Sin embargo, la camarista Natividad Meza, evidenciando un desconocimiento de la ley, señaló en su fallo que los fiscales tienen la obligación de ser imparciales.
A continuación transcribimos parte de la postura de Altamirano:
El abogado Milner Núñez ha impugnado la citada resolución de conformidad a lo establecido en el artículo 57 del Código Procesal Penal, invocado como causal de la recusación articulada en autos, la existencia de una enemistad manifiesta con la agente fiscal, abogada Rocío Vallejo.
Entrando en análisis de la cuestión sometido a estudio y consideración de esta Sala Penal surge que la norma que regula este instituto (Artículo 57 CPP) dispone criterios más rígidos y definidos para la inhibición y la recusación de los fiscales que los requeridos para el órgano jurisdiccional. Esto se debe a que en los componentes del Ministerio Público se busca lograr la objetividad y no la imparcialidad (requerida para los jueces). Los motivos de separación que consigna taxativamente la norma son: a) parentesco; b) amistad íntima; o c) enemistad manifiesta, únicas causales que podrían incidir en la objetividad del agente fiscal interviniente.
No corresponde hacer lugar a la pretensión del impugnante, pues su planteamiento no se encuadra en ninguno de los tres motivos de separación, consignados en el párrafo que antecede, conforme las razones que a continuación se exponen:
La enemistad autorizada por la norma como motivo de separación de los agentes fiscales debe ser manifiesta (exteriorizada de tal manera que se apreciable de un modo inequívoco y no meramente presuntivo), de lo contrario se desvirtuaría el carácter autónomo del Ministerio Público de rango constitucional y se contravendría el sistema acusatorio, que demanda la bilateralidad de las actuaciones, no siendo posible dentro de este sistema que cualquiera de ellas tenga la potestad de elegir con quién dirimirá el conflicto.
Respecto al relacionamiento conflictivo preexistente entre la agente fiscal recusada y el impugnante, este no aporta elemento probatorio alguno en su escrito de interposición, simplemente se limita a afirmarlo sin ofrecer o agregar pruebas concretas y fehacientes que lo demuestren.
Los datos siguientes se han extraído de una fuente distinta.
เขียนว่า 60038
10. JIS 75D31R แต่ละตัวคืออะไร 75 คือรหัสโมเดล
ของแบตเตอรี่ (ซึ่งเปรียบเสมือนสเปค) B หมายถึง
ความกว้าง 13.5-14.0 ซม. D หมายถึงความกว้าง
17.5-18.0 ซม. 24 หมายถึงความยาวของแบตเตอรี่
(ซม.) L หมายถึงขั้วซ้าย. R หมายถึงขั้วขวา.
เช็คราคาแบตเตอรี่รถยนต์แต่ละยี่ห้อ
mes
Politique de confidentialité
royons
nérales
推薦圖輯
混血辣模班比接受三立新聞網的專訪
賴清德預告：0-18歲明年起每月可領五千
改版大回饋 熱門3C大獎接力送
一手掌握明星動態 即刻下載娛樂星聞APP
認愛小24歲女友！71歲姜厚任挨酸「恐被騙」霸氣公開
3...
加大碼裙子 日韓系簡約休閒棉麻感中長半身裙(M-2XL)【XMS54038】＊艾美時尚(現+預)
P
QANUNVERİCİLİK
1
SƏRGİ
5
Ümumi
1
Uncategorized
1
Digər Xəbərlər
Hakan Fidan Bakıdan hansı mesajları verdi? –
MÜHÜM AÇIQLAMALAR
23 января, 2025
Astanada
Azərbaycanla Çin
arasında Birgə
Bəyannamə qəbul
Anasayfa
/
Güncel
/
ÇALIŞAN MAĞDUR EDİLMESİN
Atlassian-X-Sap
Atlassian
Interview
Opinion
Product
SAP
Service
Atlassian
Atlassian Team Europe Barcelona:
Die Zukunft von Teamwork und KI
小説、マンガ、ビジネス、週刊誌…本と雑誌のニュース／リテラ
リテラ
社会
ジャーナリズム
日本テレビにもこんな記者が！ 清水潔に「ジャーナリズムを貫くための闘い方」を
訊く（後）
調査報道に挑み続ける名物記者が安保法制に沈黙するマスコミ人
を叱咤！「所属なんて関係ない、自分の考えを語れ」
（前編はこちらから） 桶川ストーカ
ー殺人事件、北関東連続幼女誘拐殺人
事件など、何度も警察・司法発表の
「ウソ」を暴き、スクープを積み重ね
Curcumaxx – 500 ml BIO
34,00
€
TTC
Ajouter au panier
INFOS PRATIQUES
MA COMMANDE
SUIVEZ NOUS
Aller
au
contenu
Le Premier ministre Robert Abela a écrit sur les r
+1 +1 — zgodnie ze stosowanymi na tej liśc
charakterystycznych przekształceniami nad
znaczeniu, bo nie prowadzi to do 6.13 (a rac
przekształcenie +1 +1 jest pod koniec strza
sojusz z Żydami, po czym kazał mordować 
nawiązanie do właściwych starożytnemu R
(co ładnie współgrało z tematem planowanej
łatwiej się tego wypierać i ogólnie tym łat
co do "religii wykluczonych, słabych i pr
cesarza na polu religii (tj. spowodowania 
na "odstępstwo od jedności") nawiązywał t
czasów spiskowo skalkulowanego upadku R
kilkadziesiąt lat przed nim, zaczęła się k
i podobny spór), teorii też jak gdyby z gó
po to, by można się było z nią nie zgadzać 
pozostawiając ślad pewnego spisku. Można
En cuanto a las consecuencias procesales a las que hace referencia el impugnante, traducida en la falta de acceso a las actuaciones que se han realizado hasta el momento, conviene tener presente que la misma no constituye causal de recusación y mucho menos fundado en enemistad manifiesta, esta como motivo de separación, es la que resulta de una situación personal y no la provocada por medidas o actitudes derivadas de la actividad investigativa. Si a criterio del impugnante la agente fiscal recusada incurre en irregularidades en el cumplimiento de sus funciones, el mismo dispone en sede fiscal del órgano denominado Inspectoría General, a cuyo frente se encuentra el Inspector General...
En relación con la participación de la agente fiscal recusada en una conferencia de prensa a los efectos de recepcionar documentaciones de manos del actual director de la binacional, sin hallarse aún firme su competencia, para ello debemos recurrir a las constancias de autos que refiere una recusación interpuesta en autos contra la agente Rocío Vallejo por el abogado Oscar Tuma, rechazada por resolución.
Reitero, los mismos hechos alegados en la presente impugnación fueron analizados por la Fiscalía General del Estado, siendo rechazados por ella y considero que no corresponde inferir en su ámbito de competencia con la presente resolución, puesto que no se observan motivos de arbitrariedad o violación de la defensa en el caso particular y no es necesario por ende violentar la esfera del Ministerio Público.